#### About this task
Lines with "size": state how many there are in the records below, and nothing else.

(Recorded data)

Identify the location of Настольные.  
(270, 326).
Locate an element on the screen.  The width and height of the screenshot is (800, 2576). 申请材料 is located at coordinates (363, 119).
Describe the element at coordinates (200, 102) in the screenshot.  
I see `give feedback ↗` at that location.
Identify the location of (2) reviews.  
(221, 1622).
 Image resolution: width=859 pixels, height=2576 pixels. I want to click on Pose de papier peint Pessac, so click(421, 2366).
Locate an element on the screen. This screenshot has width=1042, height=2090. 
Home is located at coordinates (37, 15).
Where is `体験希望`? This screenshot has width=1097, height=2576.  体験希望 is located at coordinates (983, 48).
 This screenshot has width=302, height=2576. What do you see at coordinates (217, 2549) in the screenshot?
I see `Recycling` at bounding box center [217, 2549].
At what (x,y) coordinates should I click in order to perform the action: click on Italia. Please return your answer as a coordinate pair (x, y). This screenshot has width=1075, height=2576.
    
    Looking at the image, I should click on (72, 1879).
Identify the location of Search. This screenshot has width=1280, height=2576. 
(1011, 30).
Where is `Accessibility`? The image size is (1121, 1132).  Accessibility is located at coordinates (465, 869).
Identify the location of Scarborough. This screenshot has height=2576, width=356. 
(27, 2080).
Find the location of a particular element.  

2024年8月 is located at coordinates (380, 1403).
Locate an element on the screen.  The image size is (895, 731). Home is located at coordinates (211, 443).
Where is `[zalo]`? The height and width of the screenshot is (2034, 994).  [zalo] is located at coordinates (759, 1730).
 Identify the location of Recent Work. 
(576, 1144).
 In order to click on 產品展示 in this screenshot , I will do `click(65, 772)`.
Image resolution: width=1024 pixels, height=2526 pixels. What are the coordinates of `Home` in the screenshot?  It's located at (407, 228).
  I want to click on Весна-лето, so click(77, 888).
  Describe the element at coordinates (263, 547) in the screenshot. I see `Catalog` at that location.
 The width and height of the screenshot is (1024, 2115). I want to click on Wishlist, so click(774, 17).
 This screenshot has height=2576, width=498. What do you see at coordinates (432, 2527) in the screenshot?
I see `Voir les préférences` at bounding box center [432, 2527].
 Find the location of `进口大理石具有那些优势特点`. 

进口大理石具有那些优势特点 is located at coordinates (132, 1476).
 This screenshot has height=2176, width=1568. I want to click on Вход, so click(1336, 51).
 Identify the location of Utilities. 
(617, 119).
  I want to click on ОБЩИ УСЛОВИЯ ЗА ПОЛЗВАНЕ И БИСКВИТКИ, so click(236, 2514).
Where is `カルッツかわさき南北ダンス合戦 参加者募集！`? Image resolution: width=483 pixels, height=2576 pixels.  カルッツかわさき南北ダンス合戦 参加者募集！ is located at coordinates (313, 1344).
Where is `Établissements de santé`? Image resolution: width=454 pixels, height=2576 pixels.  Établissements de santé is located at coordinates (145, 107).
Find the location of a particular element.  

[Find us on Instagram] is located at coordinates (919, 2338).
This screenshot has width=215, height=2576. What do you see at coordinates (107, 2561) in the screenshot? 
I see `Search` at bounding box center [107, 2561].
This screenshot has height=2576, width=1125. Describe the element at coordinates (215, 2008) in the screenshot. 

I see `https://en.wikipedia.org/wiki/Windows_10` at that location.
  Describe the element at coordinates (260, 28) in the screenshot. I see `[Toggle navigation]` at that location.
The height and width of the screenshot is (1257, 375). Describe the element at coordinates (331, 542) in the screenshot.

(End Recorded data)

#### Answer to the exercise
2